Il fit partie de nombreuses sociétés savantes, en particulier la Société de Biologie Clinique dès 1968 avec son ami M. Lucien Hartmann qui en était le Secrétaire Général ; la Société Française d’Hématologie, celle d’Anthropologie, la Royal Society of Medicine and Hygiene, la Société de Pathologie Exotique qu’il présida pendant 4 ans, furent toutes heureuses de l’accueillir.

Il a été élu à notre Académie en 1973 et à l’Académie des Sciences d’Outre Mer en 1980.

Siégeant derrière lui dans cette Académie, je le voyais laisser paraître, parfois, quelques signes de souffrance, mais il était présent pratiquement à toutes les séances, suivant avec attention les débats, intervenant à bon escient par une remarque exhalant un fumet d’exotisme, d’une voix qui progressivement devint moins audible.

 

Et, c’est le 11 avril 1999 que s’est éteint Lucien Brumpt, entouré des siens et de quelques-uns de ses élèves, au terme d’une longue maladie qu’il avait assumée avec dignité, courage et silence sur lui-même.
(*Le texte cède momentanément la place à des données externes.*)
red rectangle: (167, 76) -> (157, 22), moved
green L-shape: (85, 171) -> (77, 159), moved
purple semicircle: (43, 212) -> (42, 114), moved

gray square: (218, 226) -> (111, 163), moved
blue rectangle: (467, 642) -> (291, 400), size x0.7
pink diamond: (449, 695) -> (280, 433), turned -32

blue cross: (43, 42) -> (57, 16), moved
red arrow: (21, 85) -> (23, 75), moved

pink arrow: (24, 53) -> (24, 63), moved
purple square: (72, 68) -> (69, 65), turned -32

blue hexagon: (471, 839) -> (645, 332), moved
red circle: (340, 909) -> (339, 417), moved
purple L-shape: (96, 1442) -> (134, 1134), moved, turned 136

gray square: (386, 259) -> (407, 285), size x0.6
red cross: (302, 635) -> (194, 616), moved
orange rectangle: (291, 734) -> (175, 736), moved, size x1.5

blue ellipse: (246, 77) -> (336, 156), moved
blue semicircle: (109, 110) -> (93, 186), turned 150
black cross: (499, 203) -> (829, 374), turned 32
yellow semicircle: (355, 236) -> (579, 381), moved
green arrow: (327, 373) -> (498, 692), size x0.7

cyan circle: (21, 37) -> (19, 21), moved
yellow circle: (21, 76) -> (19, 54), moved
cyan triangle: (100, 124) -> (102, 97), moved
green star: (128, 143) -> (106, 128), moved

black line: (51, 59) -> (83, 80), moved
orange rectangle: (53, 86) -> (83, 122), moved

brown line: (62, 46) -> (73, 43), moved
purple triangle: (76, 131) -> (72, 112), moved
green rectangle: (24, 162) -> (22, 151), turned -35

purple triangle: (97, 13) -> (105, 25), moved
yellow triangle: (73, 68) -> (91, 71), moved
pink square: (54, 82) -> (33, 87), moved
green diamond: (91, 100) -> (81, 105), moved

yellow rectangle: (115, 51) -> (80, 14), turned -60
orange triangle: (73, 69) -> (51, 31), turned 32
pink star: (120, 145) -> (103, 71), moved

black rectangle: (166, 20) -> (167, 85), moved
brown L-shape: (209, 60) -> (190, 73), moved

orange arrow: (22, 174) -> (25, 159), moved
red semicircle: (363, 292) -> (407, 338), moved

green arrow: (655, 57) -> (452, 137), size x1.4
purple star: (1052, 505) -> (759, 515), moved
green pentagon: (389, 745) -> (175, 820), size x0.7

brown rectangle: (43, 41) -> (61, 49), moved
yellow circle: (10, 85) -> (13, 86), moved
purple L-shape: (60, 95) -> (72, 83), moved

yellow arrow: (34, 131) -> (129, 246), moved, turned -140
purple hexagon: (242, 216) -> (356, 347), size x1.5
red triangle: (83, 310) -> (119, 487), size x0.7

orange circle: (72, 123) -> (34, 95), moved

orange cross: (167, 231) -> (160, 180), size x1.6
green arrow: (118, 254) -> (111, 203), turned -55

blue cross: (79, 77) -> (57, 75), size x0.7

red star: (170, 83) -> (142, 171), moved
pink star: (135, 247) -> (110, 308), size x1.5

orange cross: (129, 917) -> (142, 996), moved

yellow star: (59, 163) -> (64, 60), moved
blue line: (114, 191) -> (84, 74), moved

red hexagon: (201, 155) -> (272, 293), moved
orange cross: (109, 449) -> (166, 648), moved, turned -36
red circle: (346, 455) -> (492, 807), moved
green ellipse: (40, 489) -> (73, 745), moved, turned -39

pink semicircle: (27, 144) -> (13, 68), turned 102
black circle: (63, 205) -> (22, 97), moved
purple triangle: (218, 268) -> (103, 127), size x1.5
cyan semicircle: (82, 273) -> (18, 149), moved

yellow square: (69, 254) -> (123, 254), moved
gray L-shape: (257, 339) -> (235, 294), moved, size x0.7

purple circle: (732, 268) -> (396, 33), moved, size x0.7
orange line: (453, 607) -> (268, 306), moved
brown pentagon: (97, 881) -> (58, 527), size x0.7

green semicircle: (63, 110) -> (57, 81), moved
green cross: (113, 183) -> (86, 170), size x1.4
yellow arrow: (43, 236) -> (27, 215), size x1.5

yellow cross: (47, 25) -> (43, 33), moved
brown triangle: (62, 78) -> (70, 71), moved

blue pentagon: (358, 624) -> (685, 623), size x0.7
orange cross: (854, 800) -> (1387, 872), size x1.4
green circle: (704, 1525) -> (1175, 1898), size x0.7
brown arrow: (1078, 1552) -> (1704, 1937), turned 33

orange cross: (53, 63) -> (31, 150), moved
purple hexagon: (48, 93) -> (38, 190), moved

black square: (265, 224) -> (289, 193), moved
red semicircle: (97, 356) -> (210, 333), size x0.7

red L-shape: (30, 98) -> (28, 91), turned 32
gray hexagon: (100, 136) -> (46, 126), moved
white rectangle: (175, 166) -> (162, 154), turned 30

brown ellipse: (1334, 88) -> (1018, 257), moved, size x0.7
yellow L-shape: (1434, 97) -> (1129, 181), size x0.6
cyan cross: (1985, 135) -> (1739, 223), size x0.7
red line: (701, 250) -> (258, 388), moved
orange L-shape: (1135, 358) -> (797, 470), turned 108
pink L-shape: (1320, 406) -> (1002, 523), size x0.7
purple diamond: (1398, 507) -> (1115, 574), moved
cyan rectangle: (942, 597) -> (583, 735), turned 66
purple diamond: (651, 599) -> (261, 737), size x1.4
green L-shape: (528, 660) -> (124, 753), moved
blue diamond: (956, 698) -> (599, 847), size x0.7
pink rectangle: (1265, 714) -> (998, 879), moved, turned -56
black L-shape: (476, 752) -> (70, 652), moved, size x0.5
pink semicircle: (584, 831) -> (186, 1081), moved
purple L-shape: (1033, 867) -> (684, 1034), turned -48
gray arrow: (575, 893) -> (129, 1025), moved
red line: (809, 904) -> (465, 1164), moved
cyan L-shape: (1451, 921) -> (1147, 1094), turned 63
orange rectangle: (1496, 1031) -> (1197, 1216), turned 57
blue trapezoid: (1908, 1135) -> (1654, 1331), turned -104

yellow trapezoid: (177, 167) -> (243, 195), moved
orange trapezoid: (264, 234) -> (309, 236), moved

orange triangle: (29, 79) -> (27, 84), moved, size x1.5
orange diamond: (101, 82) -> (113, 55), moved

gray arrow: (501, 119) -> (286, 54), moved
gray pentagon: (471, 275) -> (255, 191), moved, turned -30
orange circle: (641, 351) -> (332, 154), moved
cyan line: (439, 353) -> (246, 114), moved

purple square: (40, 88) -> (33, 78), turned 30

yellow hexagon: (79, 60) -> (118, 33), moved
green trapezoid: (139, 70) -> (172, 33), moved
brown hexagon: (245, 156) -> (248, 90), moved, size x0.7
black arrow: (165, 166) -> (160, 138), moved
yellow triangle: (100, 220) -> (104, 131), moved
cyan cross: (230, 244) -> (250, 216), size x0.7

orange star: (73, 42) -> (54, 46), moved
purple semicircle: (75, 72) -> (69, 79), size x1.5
Madame, un éloge devant l’Académie de médecine n’est pas un moment triste. C’est au contraire un rappel à la vie, le temps de l’évocation du trajet souvent remarquable de nos aînés, du tracé original de leur carrière, du bien qu’ils ont apporté à l’Humanité par leur engagement dans un monde médiocre, leur acharnement au quotidien à soigner, à chercher et à former des élèves et des relais.

J’ai été, modestement, l’un d’eux.

Aussi, voudrais-je témoigner devant vous, ainsi que devant tous les membres de votre famille, en particulier votre fils, mon collègue, et votre beau-frère, le médecin général Valentin Brumpt, de ma gratitude au professeur Lucien Brumpt.

Je voudrais, avec la simplicité qui était l’une de ses vertus, vous dire combien nous sommes heureux, nous ses élèves et ses confrères, de faire de ce moment privilégié, par la mémoire et par le cœur, un instant de résurrection dans l’Espérance, qui comme vous le savez, Madame, est « la lumière de nos nuits ».